### Task details
Locate the lines of the listing below that hold "email", then copy each of them.

### The records

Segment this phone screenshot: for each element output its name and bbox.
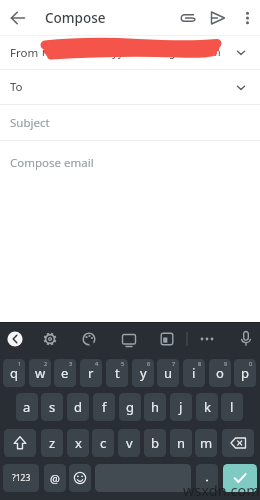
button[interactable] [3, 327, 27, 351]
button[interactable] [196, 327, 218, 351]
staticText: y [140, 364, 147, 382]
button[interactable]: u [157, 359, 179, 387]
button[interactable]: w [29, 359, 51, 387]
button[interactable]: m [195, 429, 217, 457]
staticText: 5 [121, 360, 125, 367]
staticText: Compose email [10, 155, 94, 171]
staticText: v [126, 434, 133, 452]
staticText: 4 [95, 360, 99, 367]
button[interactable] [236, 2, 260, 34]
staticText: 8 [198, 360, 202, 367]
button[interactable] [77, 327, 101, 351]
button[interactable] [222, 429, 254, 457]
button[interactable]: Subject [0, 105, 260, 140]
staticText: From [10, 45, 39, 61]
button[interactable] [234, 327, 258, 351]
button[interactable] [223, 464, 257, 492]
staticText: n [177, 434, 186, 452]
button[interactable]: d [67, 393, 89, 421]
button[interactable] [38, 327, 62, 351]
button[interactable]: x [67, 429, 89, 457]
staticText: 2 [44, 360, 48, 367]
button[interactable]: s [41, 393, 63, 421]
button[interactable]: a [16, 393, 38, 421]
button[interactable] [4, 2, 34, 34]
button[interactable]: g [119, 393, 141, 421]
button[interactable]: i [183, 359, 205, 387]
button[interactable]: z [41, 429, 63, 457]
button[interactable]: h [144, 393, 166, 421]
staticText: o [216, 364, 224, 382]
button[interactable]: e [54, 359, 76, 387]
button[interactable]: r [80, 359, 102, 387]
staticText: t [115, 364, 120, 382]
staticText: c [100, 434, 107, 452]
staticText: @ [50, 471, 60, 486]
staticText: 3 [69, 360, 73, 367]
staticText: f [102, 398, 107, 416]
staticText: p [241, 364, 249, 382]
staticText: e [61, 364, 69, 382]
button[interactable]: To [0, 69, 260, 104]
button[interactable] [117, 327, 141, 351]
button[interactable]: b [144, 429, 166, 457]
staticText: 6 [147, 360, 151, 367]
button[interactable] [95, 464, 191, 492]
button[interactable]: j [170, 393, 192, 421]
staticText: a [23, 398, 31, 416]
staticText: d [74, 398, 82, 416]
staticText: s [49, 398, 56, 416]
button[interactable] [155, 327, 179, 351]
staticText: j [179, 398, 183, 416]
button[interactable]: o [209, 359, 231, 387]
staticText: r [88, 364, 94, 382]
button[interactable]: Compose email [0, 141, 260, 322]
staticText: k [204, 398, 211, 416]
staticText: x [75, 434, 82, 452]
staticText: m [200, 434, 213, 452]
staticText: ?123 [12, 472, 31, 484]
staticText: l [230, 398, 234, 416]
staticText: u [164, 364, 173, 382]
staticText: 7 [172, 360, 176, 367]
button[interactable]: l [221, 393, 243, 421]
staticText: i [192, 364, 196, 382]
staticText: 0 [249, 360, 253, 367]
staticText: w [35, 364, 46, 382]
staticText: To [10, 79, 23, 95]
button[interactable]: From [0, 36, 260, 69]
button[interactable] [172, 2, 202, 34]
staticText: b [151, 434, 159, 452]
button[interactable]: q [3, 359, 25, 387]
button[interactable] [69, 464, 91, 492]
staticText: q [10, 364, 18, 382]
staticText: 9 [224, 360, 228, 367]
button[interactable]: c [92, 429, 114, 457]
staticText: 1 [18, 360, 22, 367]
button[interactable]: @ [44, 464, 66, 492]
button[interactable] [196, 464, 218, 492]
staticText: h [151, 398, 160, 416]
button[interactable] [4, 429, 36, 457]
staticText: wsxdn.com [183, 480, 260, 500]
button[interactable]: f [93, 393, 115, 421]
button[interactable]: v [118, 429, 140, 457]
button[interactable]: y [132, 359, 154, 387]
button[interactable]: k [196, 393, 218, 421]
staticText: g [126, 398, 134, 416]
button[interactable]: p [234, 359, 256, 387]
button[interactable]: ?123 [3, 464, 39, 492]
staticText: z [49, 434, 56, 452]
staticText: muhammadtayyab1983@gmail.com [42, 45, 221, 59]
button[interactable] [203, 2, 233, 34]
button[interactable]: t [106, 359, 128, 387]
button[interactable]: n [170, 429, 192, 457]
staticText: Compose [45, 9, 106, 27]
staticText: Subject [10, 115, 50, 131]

### Written answer
staticText: Compose email [10, 155, 94, 171]
button[interactable]: Compose email [0, 141, 260, 322]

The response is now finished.